Collected data
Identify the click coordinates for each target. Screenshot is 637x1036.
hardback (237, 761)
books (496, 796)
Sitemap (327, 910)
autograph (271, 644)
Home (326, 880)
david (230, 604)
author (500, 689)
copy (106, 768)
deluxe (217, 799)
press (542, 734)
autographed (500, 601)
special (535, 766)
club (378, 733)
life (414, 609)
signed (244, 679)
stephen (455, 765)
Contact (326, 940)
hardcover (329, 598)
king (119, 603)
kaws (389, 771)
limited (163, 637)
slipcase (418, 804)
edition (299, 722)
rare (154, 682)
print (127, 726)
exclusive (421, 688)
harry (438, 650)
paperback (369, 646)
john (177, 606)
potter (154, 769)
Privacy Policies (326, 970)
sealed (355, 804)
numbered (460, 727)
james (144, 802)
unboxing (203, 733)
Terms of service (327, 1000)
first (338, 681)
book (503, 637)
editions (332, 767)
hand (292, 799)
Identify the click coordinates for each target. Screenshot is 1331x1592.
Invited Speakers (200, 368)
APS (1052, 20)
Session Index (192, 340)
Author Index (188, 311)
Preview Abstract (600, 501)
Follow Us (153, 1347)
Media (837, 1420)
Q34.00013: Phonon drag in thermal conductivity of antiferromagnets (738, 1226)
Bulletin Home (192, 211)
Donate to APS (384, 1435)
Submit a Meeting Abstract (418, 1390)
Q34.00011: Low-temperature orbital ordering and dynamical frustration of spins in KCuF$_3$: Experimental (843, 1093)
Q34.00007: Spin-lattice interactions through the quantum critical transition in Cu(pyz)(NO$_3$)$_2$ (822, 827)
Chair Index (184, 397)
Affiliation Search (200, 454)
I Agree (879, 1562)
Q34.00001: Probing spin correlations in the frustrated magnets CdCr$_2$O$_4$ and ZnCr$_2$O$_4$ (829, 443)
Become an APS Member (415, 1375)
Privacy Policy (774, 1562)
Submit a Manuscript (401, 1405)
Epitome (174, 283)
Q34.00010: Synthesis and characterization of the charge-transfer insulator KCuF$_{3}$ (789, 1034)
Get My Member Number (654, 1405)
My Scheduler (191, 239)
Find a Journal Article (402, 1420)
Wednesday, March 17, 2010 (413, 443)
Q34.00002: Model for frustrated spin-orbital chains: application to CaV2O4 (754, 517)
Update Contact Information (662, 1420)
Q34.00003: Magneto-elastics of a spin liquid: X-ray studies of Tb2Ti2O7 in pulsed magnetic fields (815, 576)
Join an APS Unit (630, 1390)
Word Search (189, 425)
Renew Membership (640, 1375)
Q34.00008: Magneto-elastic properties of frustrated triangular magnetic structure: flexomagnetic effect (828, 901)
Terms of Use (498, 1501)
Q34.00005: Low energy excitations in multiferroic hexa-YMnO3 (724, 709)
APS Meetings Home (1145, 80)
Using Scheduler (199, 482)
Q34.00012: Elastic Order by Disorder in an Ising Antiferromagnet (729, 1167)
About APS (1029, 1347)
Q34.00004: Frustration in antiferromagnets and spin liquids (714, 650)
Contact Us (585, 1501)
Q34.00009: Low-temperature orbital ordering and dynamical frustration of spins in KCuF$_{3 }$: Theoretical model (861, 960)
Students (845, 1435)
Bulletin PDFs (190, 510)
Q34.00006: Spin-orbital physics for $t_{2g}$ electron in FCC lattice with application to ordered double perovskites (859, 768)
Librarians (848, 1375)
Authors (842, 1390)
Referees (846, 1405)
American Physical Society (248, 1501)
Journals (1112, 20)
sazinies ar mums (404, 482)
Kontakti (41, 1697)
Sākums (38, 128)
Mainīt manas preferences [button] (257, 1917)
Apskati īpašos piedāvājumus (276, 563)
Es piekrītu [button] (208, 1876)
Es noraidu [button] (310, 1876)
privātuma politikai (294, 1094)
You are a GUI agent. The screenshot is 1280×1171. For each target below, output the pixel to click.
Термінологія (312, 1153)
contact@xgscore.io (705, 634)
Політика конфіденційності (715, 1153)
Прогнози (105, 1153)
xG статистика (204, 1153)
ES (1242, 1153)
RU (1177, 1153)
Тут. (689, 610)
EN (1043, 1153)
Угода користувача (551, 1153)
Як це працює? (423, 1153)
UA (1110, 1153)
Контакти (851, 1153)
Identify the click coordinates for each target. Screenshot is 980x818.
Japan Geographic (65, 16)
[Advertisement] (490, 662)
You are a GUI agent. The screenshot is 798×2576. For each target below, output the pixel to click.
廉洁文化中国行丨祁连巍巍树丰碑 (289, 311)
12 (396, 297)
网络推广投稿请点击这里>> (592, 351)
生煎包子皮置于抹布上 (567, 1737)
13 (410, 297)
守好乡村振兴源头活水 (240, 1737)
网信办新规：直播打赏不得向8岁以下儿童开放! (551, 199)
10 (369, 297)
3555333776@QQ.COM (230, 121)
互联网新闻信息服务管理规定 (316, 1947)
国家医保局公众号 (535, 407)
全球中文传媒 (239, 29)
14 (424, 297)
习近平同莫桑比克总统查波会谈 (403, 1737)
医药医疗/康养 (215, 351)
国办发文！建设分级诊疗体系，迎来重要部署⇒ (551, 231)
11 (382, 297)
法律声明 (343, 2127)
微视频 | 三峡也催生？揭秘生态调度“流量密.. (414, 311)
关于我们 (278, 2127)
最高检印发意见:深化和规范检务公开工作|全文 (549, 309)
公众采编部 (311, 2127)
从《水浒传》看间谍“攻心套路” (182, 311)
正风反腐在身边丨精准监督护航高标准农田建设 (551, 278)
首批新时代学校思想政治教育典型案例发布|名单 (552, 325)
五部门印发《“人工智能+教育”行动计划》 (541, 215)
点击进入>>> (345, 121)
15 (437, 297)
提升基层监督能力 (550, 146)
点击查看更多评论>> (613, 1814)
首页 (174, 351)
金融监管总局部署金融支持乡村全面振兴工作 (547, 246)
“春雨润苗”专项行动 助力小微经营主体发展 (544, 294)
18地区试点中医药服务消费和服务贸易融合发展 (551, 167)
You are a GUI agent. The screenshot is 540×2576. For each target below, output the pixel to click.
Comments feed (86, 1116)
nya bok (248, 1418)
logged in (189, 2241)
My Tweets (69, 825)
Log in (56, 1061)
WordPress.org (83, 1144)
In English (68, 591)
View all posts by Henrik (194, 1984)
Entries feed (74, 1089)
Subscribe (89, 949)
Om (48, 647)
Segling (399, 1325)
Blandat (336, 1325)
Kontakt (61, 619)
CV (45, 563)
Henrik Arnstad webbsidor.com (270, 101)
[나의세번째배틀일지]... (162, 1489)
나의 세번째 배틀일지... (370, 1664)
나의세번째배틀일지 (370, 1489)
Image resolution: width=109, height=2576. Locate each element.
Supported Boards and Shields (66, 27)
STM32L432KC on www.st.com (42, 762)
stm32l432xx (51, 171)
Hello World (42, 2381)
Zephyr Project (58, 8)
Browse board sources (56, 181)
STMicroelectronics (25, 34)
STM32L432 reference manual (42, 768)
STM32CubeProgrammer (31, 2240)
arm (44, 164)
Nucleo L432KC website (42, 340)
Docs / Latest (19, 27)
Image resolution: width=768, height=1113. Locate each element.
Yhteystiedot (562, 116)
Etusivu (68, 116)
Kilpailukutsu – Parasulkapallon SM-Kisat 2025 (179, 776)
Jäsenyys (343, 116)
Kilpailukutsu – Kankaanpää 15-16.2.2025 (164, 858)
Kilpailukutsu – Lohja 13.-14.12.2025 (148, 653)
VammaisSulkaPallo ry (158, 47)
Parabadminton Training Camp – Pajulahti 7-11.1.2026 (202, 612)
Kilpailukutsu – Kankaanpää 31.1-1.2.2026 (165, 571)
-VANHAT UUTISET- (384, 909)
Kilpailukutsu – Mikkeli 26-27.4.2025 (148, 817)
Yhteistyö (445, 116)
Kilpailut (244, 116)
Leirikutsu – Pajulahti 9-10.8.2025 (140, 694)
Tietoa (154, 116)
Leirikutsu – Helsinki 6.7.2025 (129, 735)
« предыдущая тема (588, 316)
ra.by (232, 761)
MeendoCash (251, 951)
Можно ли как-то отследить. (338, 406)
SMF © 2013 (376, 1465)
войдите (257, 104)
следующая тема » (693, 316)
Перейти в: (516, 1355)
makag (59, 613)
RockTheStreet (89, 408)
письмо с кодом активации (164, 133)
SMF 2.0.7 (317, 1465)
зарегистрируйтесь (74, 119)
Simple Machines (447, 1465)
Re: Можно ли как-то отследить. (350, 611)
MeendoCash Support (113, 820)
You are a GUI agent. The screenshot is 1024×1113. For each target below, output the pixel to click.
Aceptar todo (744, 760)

TRY IT
Looking at the records above, please output exactly the lines that run from the one holding "RockTheStreet (89, 408)" to the final line, and only those.

RESPONSE
RockTheStreet (89, 408)
письмо с кодом активации (164, 133)
SMF 2.0.7 (317, 1465)
зарегистрируйтесь (74, 119)
Simple Machines (447, 1465)
Re: Можно ли как-то отследить. (350, 611)
MeendoCash Support (113, 820)
You are a GUI agent. The screenshot is 1024×1113. For each target below, output the pixel to click.
Aceptar todo (744, 760)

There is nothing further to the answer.